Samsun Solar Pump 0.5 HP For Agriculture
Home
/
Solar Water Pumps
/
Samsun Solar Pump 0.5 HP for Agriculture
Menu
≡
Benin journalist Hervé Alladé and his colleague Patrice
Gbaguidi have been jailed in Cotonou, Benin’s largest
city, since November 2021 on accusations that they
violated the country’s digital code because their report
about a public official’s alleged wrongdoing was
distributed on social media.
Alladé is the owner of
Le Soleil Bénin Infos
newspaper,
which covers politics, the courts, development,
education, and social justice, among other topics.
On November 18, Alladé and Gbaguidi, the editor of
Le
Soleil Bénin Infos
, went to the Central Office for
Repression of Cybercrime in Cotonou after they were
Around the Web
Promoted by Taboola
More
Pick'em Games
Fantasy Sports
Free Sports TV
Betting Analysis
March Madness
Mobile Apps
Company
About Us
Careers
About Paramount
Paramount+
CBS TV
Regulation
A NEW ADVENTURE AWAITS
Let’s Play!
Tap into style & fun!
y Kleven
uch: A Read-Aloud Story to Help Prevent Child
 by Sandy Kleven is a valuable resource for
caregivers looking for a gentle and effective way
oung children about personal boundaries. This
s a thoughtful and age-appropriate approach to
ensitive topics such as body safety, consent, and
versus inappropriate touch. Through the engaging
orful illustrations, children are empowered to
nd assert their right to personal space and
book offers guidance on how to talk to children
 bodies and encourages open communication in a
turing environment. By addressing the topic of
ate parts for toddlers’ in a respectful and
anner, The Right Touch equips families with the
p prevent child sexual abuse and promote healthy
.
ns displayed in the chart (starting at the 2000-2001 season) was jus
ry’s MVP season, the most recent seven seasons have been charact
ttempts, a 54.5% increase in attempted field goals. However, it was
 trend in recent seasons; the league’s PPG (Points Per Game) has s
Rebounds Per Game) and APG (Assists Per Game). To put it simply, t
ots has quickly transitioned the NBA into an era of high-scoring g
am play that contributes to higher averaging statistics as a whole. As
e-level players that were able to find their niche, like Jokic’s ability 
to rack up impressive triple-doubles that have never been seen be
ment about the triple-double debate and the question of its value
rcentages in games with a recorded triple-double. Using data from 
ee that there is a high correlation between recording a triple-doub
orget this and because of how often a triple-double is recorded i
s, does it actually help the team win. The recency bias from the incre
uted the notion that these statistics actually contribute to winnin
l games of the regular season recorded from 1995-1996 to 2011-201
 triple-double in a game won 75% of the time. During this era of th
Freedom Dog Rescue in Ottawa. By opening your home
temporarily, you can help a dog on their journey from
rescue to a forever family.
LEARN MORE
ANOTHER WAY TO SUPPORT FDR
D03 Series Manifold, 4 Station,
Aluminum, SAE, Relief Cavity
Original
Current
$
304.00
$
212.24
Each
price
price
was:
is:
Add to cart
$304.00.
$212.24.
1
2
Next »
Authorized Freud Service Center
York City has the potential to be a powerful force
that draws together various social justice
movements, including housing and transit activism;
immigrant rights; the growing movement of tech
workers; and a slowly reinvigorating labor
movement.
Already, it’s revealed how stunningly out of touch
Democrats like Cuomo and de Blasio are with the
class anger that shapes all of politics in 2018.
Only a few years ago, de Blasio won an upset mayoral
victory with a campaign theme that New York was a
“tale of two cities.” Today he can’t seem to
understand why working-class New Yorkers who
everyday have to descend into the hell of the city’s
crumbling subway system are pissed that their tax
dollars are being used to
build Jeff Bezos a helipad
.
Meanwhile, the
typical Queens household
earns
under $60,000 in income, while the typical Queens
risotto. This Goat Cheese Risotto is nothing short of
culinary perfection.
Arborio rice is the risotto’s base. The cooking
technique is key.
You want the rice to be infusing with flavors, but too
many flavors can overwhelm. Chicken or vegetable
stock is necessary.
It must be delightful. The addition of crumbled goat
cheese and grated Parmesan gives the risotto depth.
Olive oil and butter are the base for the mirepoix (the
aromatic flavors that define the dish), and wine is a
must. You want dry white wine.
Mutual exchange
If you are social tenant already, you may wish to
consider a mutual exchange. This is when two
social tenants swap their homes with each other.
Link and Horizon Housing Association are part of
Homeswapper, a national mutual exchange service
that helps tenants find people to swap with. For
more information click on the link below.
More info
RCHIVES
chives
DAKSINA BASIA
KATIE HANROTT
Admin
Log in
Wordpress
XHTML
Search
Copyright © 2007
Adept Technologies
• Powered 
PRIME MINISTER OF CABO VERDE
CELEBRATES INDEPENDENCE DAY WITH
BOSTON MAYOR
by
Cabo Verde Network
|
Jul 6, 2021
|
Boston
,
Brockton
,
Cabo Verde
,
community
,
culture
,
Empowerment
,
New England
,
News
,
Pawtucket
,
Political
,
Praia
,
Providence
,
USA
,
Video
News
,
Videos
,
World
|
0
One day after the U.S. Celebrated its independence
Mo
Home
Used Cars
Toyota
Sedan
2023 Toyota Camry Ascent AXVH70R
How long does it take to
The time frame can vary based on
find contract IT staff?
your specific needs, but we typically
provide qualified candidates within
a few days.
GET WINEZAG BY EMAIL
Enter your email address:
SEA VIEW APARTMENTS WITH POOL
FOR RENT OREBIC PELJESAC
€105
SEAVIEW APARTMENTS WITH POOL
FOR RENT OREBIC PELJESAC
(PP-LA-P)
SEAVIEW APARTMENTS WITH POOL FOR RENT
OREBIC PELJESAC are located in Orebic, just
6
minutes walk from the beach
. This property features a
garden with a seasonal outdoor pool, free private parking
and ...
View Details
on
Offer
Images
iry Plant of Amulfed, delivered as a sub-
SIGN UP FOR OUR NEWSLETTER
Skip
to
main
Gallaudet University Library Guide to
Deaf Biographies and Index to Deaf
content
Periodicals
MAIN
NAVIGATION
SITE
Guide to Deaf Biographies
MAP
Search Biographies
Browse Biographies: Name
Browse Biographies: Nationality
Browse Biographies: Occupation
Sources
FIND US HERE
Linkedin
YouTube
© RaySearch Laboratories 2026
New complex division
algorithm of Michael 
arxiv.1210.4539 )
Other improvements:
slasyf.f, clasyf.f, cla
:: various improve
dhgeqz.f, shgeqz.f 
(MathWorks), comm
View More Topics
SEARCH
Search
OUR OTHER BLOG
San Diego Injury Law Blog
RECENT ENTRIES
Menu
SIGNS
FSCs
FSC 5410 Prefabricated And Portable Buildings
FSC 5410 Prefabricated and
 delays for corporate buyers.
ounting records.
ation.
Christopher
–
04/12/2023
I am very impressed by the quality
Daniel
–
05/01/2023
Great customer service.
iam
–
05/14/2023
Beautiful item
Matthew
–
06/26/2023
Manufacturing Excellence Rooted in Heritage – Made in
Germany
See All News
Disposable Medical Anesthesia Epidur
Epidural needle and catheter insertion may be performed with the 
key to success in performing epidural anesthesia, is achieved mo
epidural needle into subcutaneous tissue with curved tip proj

# # # #

Word for word, reproduce the listing from its first line through the line that has "oung children about personal boundaries. This" in it, and go no further.

Solution below –
Samsun Solar Pump 0.5 HP For Agriculture
Home
/
Solar Water Pumps
/
Samsun Solar Pump 0.5 HP for Agriculture
Menu
≡
Benin journalist Hervé Alladé and his colleague Patrice
Gbaguidi have been jailed in Cotonou, Benin’s largest
city, since November 2021 on accusations that they
violated the country’s digital code because their report
about a public official’s alleged wrongdoing was
distributed on social media.
Alladé is the owner of
Le Soleil Bénin Infos
newspaper,
which covers politics, the courts, development,
education, and social justice, among other topics.
On November 18, Alladé and Gbaguidi, the editor of
Le
Soleil Bénin Infos
, went to the Central Office for
Repression of Cybercrime in Cotonou after they were
Around the Web
Promoted by Taboola
More
Pick'em Games
Fantasy Sports
Free Sports TV
Betting Analysis
March Madness
Mobile Apps
Company
About Us
Careers
About Paramount
Paramount+
CBS TV
Regulation
A NEW ADVENTURE AWAITS
Let’s Play!
Tap into style & fun!
y Kleven
uch: A Read-Aloud Story to Help Prevent Child
 by Sandy Kleven is a valuable resource for
caregivers looking for a gentle and effective way
oung children about personal boundaries. This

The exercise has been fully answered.